Libby at Tails of Hope seemed to be comfortable with them.

CoppersMom: If you want to email Libby at Tails of Hope and ask what the email or website for the rescue is because you want to send a donation that would be good

I will email Libby [email protected] f you want me to but I got the feeling she was getting tired from all the emails I was sending her about this baby!!!

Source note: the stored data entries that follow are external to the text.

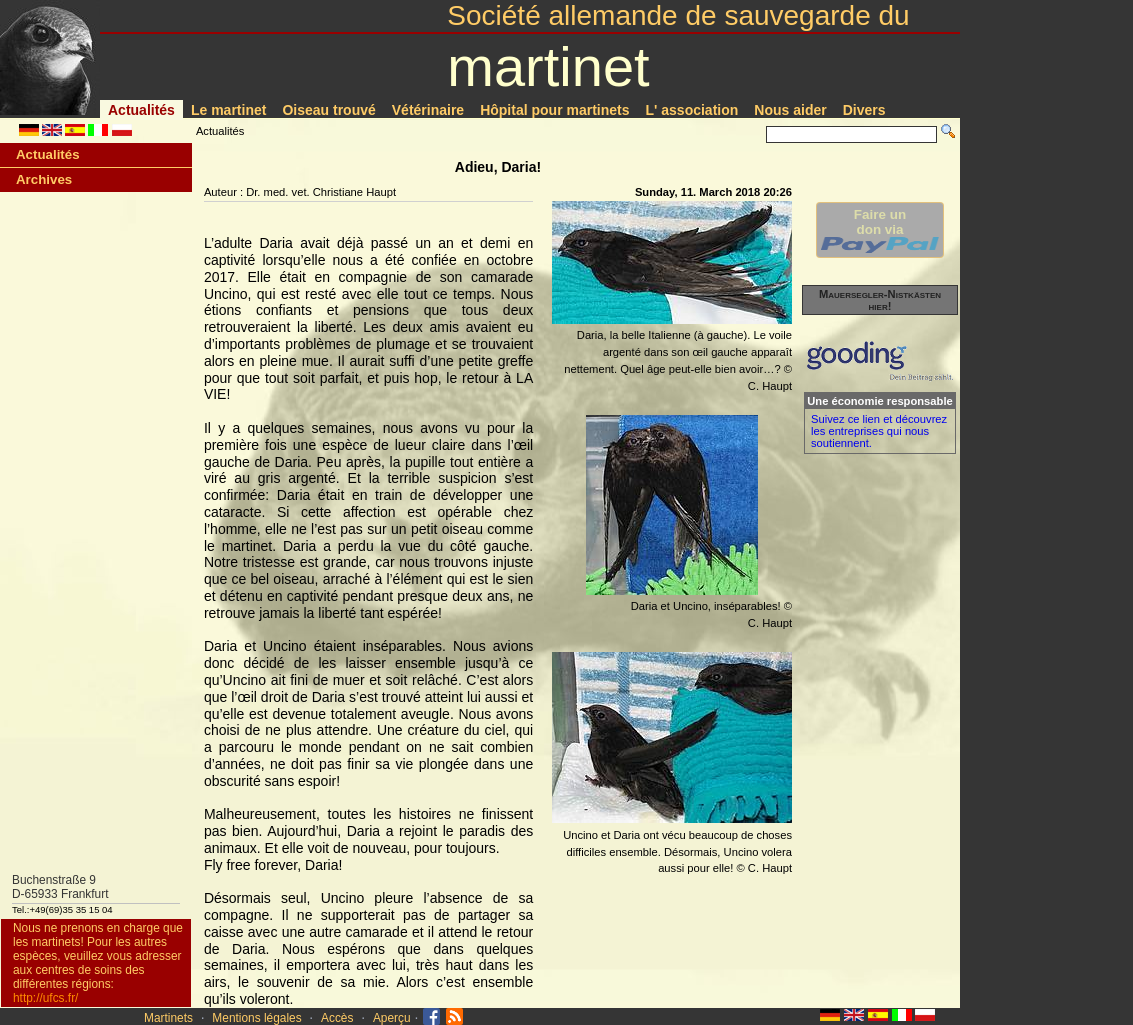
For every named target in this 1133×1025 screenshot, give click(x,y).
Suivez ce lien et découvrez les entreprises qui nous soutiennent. (879, 431)
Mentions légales (256, 1018)
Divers (864, 110)
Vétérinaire (428, 110)
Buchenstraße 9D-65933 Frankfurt (60, 887)
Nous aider (790, 110)
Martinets (168, 1018)
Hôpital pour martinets (554, 110)
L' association (692, 110)
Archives (44, 179)
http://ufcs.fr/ (45, 998)
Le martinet (228, 110)
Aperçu (392, 1018)
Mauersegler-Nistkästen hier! (880, 300)
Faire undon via (880, 230)
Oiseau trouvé (328, 110)
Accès (337, 1018)
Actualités (141, 110)
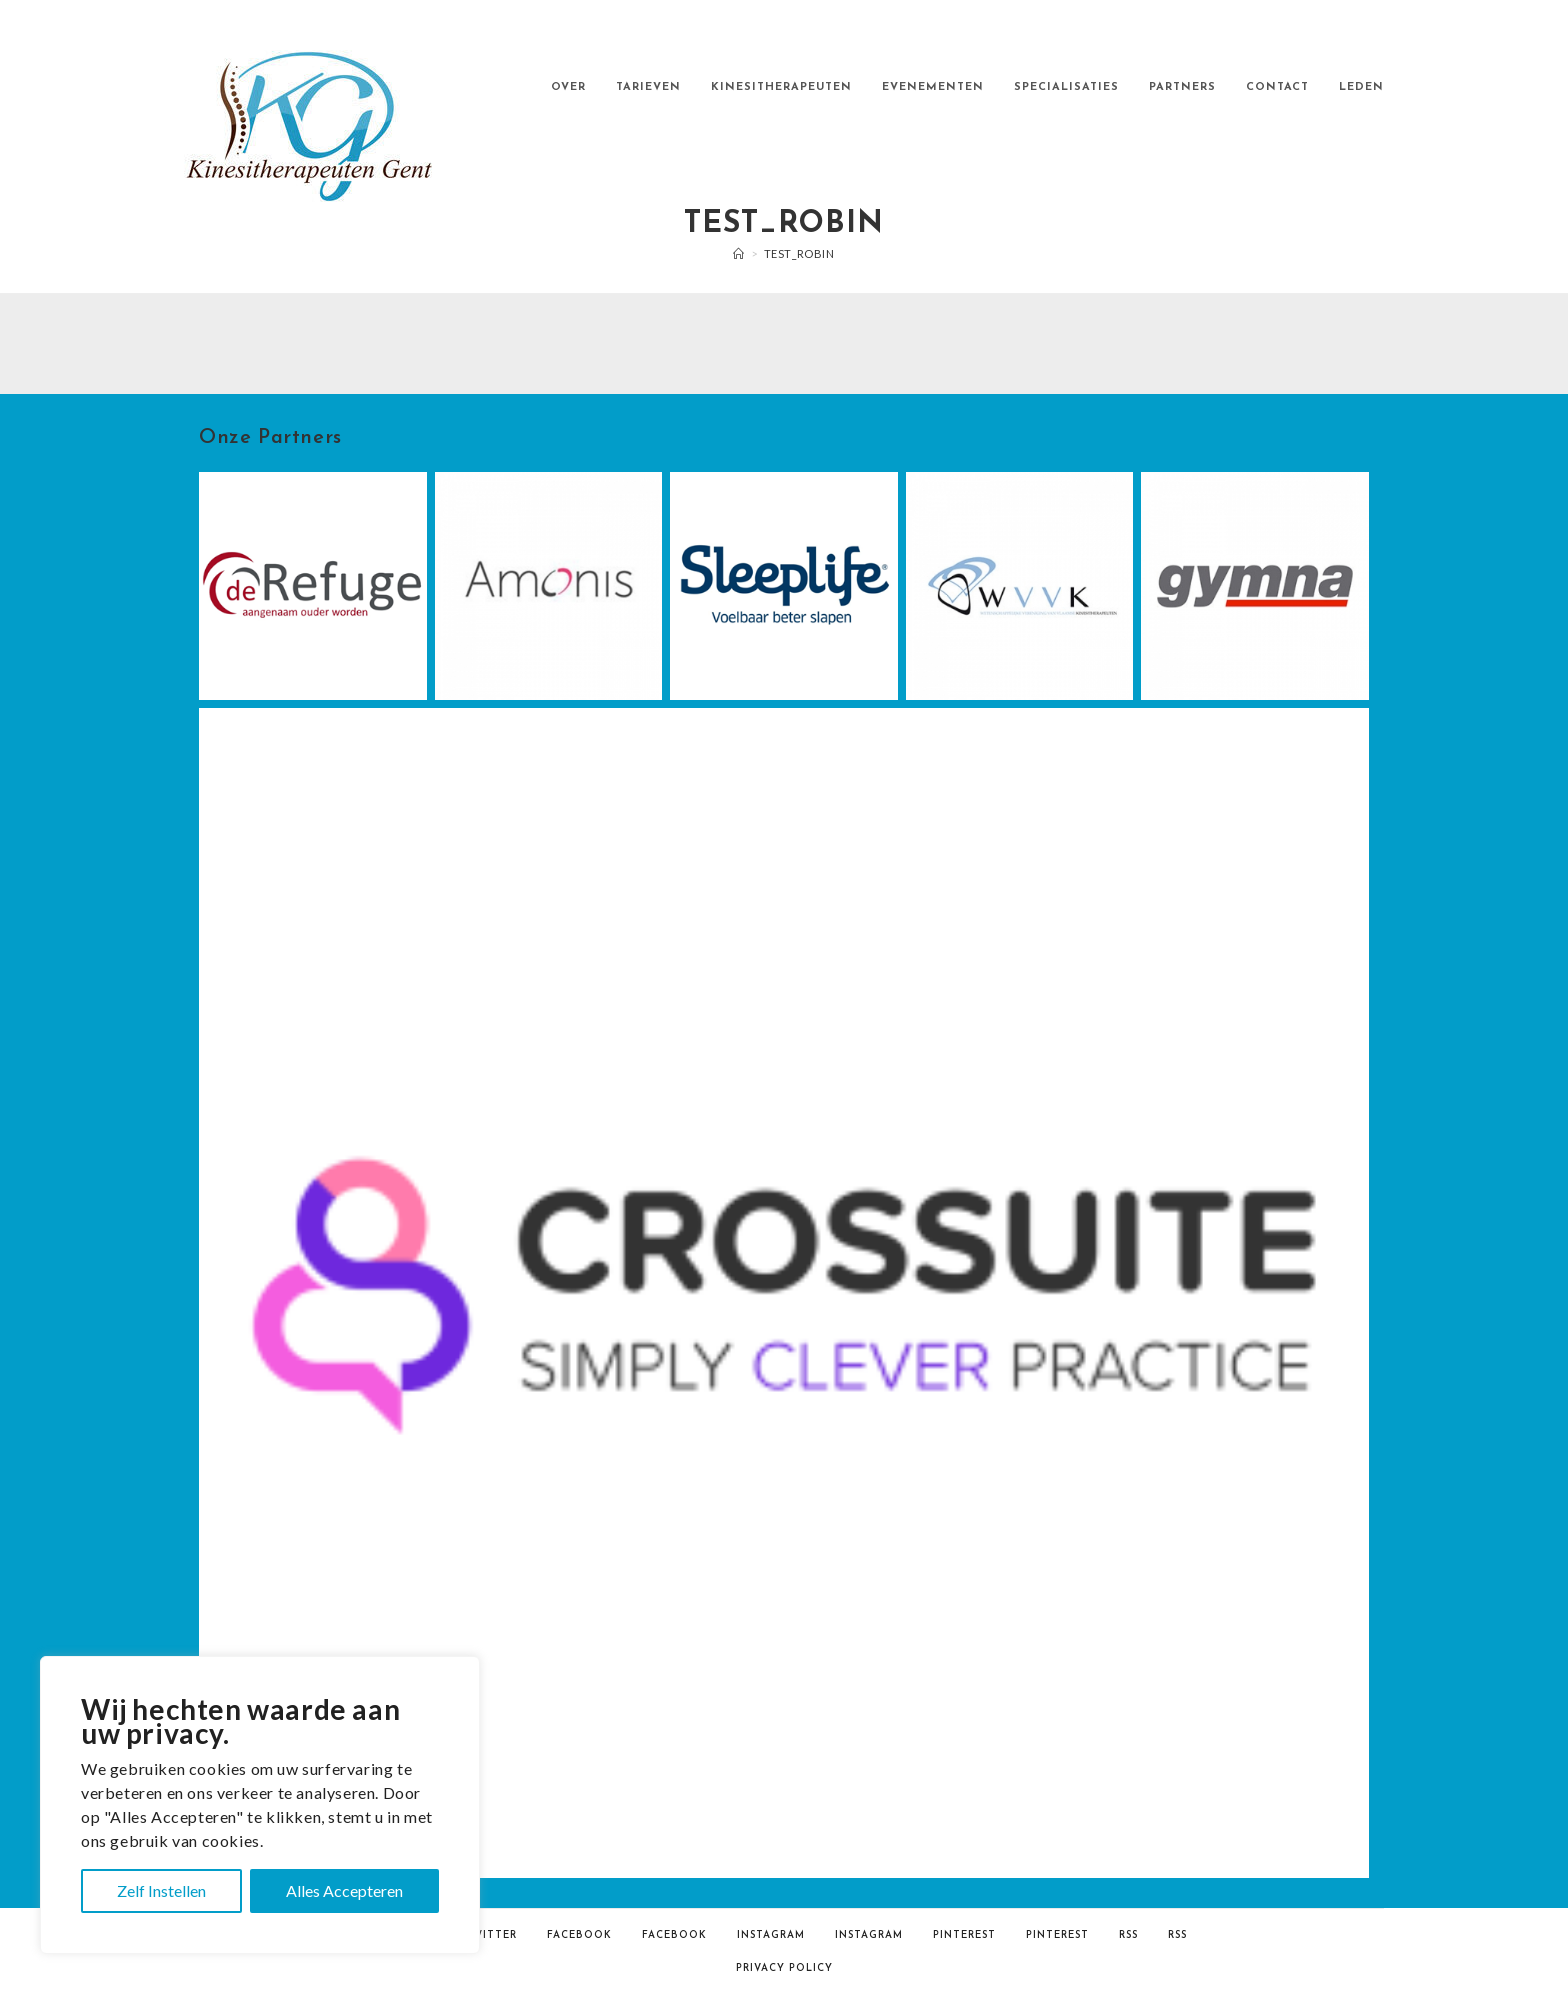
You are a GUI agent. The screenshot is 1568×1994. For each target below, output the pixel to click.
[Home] (739, 253)
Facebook (579, 1935)
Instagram (771, 1935)
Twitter (490, 1935)
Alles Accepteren (344, 1890)
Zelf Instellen (161, 1890)
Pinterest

Let me know if you don't want to and I will email her.


----------



## coppers-mom (Jan 9, 2009)

Karen,
I'll take care of it on my end.
Thanks,
Teresa


----------



## Karen519 (Aug 21, 2006)

*Teresa*

Teresa

Don't forget to email Libby and ask for name and location of rescue she went to and let me know too!!


----------



## coppers-mom (Jan 9, 2009)

I e-mailed Libby today. I'll let you know when/if I hear back from her.


----------



## Karen519 (Aug 21, 2006)

*Good*

Good Teresa!
let me know


----------



## coppers-mom (Jan 9, 2009)

Libby doesn't know who rescued the puppy. the shelter just told her the pup had been picked up by a rescue.
I hope she's happy and healthy. We did the best we could.


----------



## Karen519 (Aug 21, 2006)

*Yes*

Yes we did the best we could! Thanks for emlg.
*TERESA
Did you ever hear of a Brenda with Animal Adocates of Union County
or Animal Adoption league in Charlotte NC?
She said she might have a foster home for Copper (Larry Miller) dog living in backyard, but I wanted to check out.*


----------



## GoldenJoyx'stwo (Feb 25, 2007)

Karen519 said:


> Yes we did the best we could! Thanks for emlg.
> *TERESA*
> *Did you ever hear of a Brenda with Animal Adocates of Union County*
> *or Animal Adoption league in Charlotte NC?*
> *She said she might have a foster home for Copper (Larry Miller) dog living in backyard, but I wanted to check out.*


See if Fostermom has heard of them. I think she's in NC.


----------



## coppers-mom (Jan 9, 2009)

I haven't heard of them, but I only get into Rescues when I see someone on here I can't keep from checking out, so I don't know much about it.


----------



## Karen519 (Aug 21, 2006)

*Kimm*

Kimm

I emld FosterMom-waiting for reply.


----------